Sokaklar Tekin Değil’deki şiirler birbirlerini içlerindeki karanlıkla beslerken, zaman zaman okuyucuya aynı şiirleri okuduğunu düşünmesine de neden oluyor. Çünkü çoğu yerde şairin elindeki mürekkepli tüy, kanlı bir neştere dönüşüyor! Lisa Minelli’nin de babası olan usta yönetmen Vincente Minelli’nin filmlerindeki replikler gibidir Öktem’in dizeleri: ‘‘Bazen tedavi, hastalığın kendisinden daha fazla acı verir.’’ (Gigi adlı filmden). ‘‘Genç duygularımla ne yapacağımı bilecek kadar yaşlıyım!’’ (Paris’te Bir Amerikalı’dan).
Bazen tedavi ümitsiz bir aşkta, bazen kaçmakta, bazen gülümsemedeki gölgelerle çarpışmakta, bazen de insanlara olan güvensizlik nedeniyle toplum hayatından uzaklaşmakta görülür. Altay Öktem aynı zamanda bir doktor olarak, ‘kendini şiire vererek; kimsenin elinden tutmadan zirveye doğru düşmenin yolunu yöntemini buldu’ belki de. Şiirini bu kitabıyla iyice derinleştiren Öktem, kendi açtığı akağında, şiir okyanusuna varmış. Yazdığı şiir herkesten farklı bir yerde duruyor, çalkantılı ve uğultulu bir kırmızı okyanusta!

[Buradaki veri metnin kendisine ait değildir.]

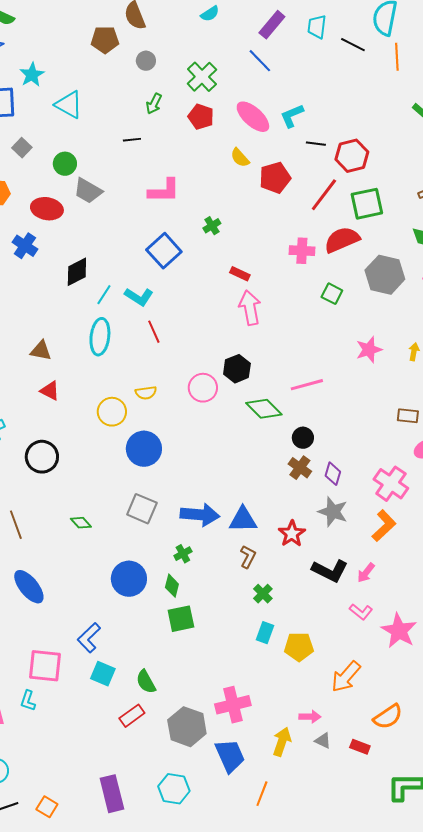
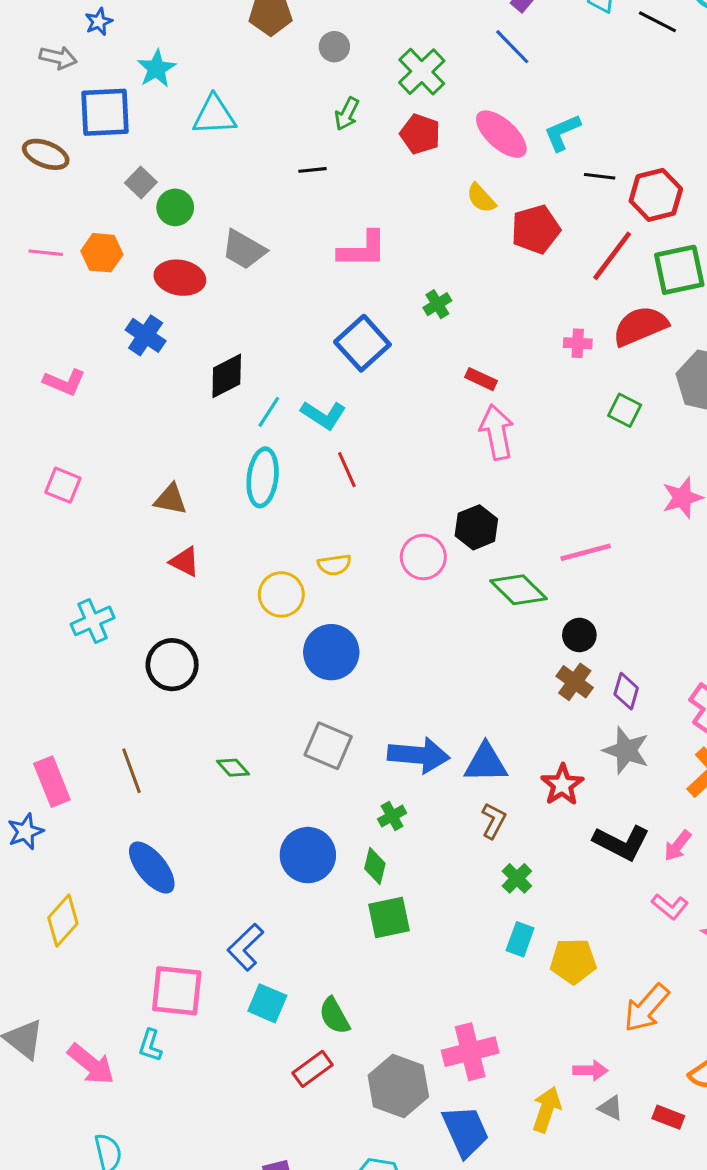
cyan triangle: (69, 105) -> (214, 115), turned -32
green circle: (65, 164) -> (175, 207), moved
pink cross: (302, 251) -> (578, 343), size x0.7

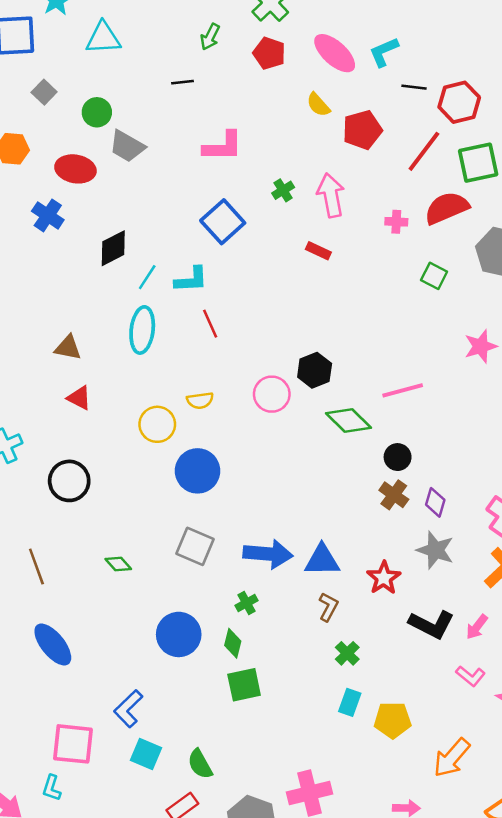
green circle: (175, 207) -> (97, 112), moved
cyan L-shape: (323, 415) -> (191, 280), turned -36
pink arrow: (497, 432) -> (331, 195), moved

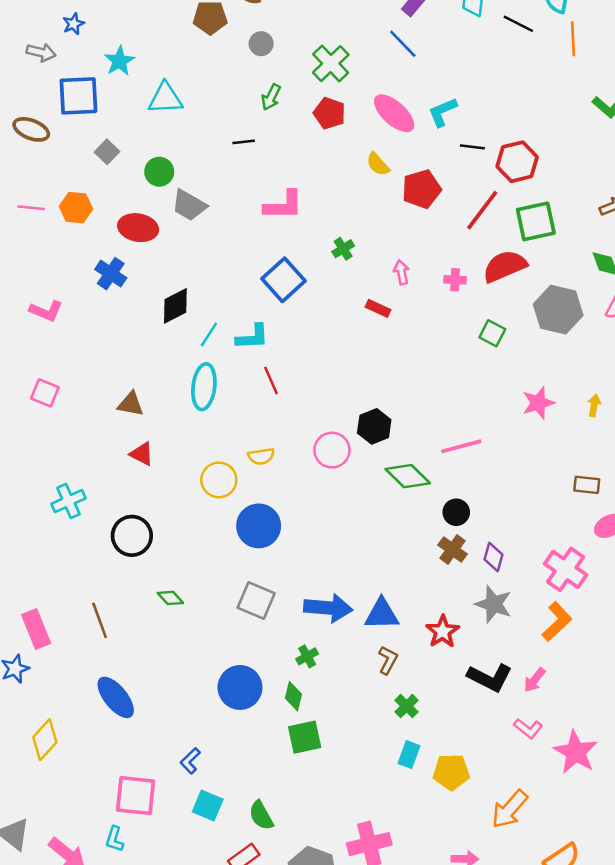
pink arrow: (331, 195) -> (402, 272), moved, size x0.6
green diamond: (118, 564) -> (170, 598), moved
blue L-shape: (128, 709) -> (190, 761), size x0.7

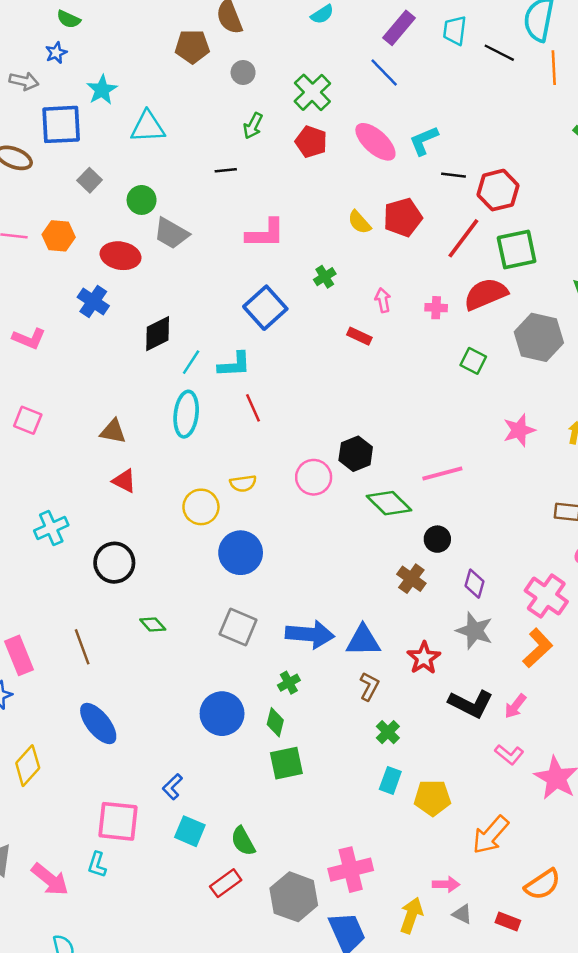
yellow semicircle: (378, 164) -> (359, 222), moved
brown cross: (452, 549) -> (411, 579), moved

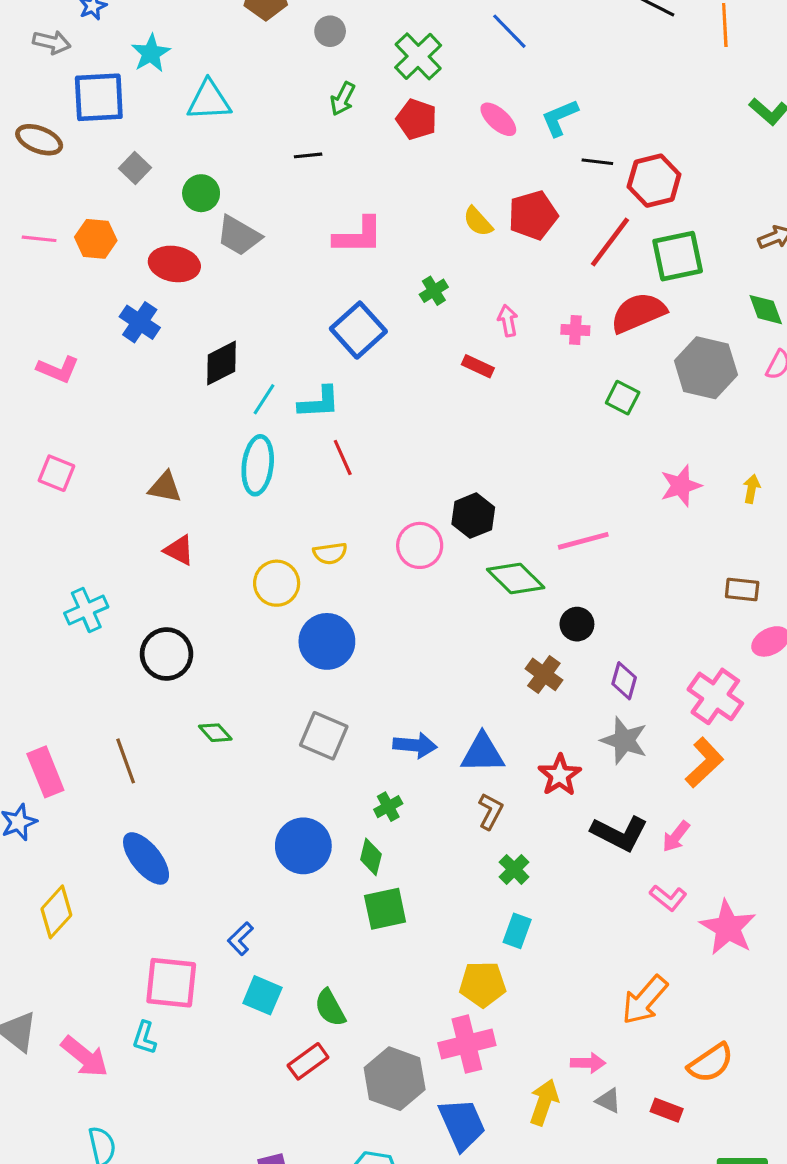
pink ellipse: (375, 142) -> (498, 119), size x0.7
blue arrow: (310, 634) -> (415, 745), size x0.7
yellow pentagon: (432, 798) -> (483, 984), moved

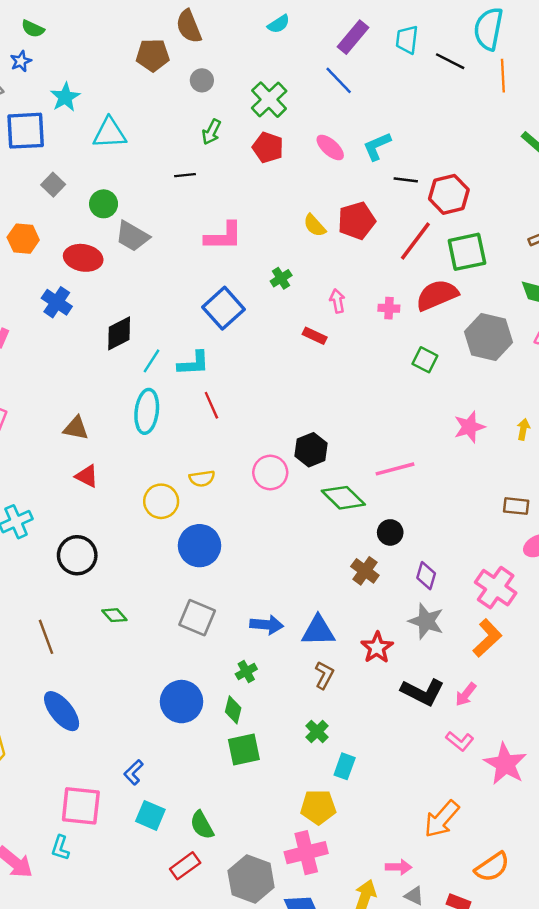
green cross: (514, 869) -> (317, 732), moved

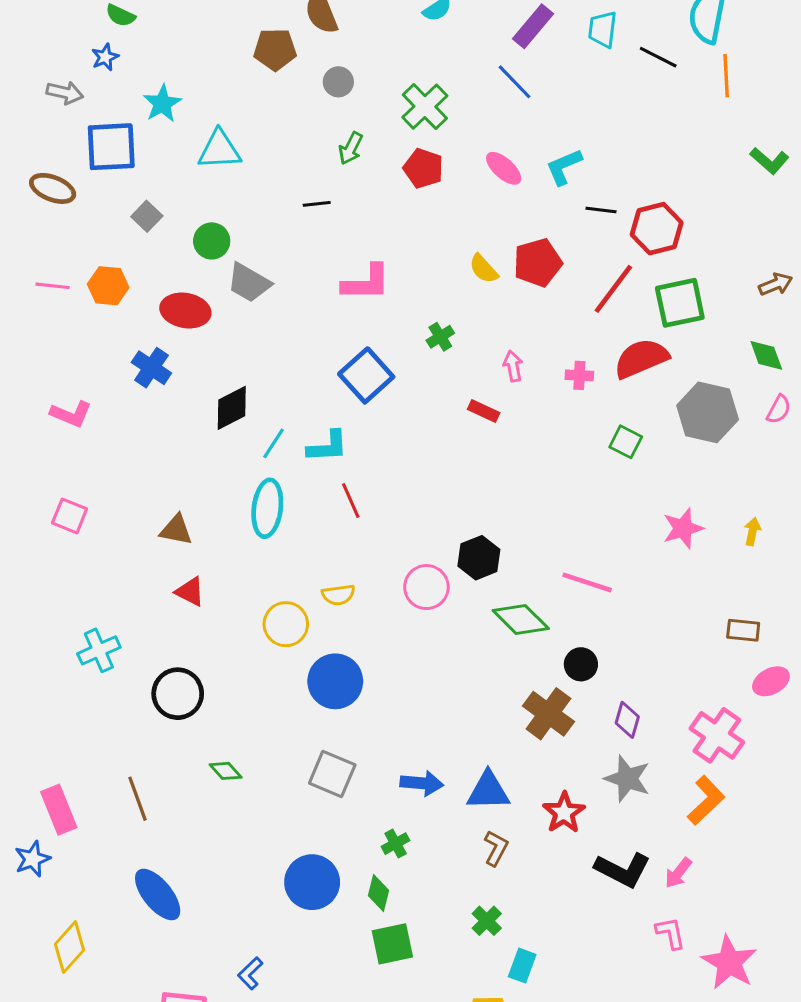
pink line: (395, 469) -> (587, 582), turned 33
brown cross: (365, 571) -> (548, 714), size x1.4
pink L-shape: (460, 741) -> (671, 933), turned -140

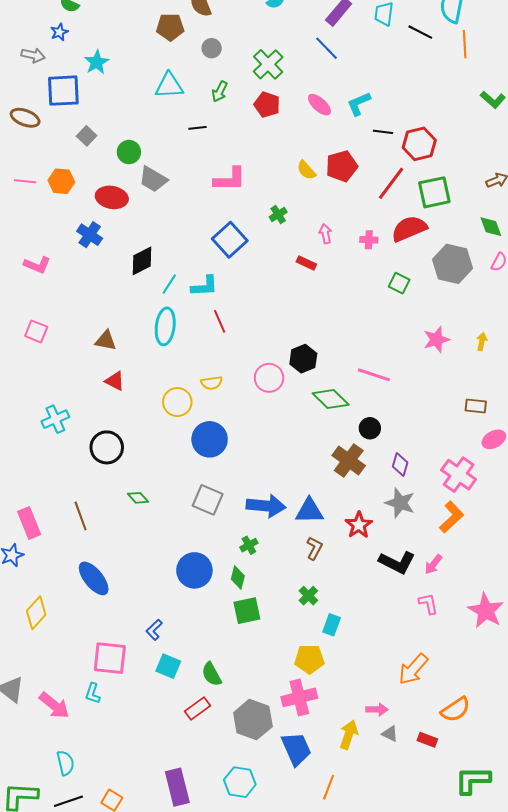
cyan triangle: (219, 150) -> (169, 85), moved
blue arrow: (422, 783) -> (266, 506), size x1.4
pink star: (729, 962) -> (486, 611), moved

İnsanın günah işlediğini bilmesi için nasıl Papa’nın sözü gerekmiyorsa; Altay Öktem şiirlerinin de güzel düşleri değil, kabusları içerdiğini Uyku Tanrısı’nın söylemesine gerek yok! Korkuyorsanız, bu kitap size göre değil! Alt kültürün ‘şeytan aletleri’ne dokunmayan, sokağa inmeyi, karanlıklarda gezmeyi hiç başaramayan şairleri okuyun o zaman! Hem duymadınız mı, sizi önceden uyarmıştı: ‘Sokaklar Tekin Değil!’